**TASK TO COMPLETE:** Lines of the material that include the word "makanan" are to be counted; only their number should be given.

※ ※ ※

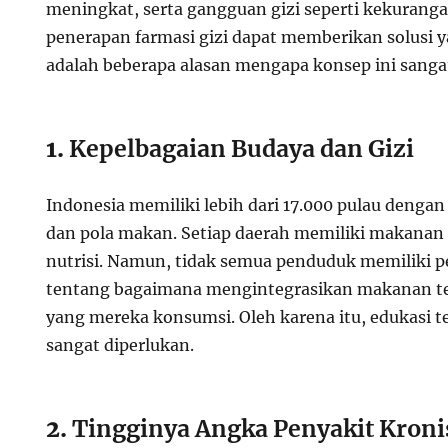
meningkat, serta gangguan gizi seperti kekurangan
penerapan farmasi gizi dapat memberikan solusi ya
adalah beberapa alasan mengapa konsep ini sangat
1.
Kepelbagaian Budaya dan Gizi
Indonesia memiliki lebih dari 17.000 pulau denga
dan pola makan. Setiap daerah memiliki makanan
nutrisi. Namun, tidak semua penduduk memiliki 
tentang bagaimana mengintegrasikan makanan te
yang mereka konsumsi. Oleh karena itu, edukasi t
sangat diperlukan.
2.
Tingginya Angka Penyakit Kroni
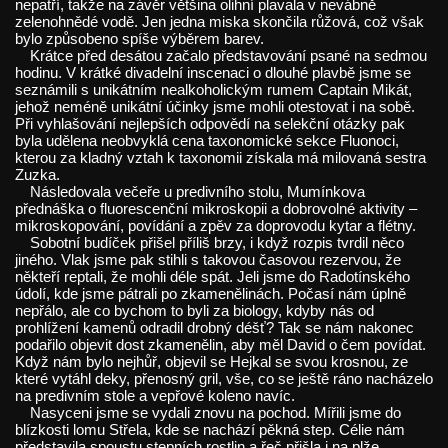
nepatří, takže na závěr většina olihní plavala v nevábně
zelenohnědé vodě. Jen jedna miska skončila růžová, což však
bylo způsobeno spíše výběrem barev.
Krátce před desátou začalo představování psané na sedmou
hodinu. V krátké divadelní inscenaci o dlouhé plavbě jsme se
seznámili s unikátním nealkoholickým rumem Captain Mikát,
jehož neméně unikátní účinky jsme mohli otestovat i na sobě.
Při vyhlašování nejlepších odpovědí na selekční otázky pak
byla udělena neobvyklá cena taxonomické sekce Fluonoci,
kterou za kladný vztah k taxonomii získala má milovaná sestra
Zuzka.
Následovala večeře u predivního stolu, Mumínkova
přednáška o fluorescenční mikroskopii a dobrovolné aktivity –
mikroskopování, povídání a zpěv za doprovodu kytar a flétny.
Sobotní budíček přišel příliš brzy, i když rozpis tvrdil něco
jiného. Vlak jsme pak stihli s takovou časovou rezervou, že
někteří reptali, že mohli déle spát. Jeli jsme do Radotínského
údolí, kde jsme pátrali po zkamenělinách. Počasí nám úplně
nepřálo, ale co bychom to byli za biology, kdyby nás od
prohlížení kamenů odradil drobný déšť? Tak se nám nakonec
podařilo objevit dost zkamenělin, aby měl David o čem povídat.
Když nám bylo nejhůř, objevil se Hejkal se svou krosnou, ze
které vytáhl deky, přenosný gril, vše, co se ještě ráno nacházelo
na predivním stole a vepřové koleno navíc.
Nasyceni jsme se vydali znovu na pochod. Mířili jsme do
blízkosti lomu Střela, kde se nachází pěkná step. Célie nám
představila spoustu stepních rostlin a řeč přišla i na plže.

※ ※ ※

**TASK SOLUTION:** 2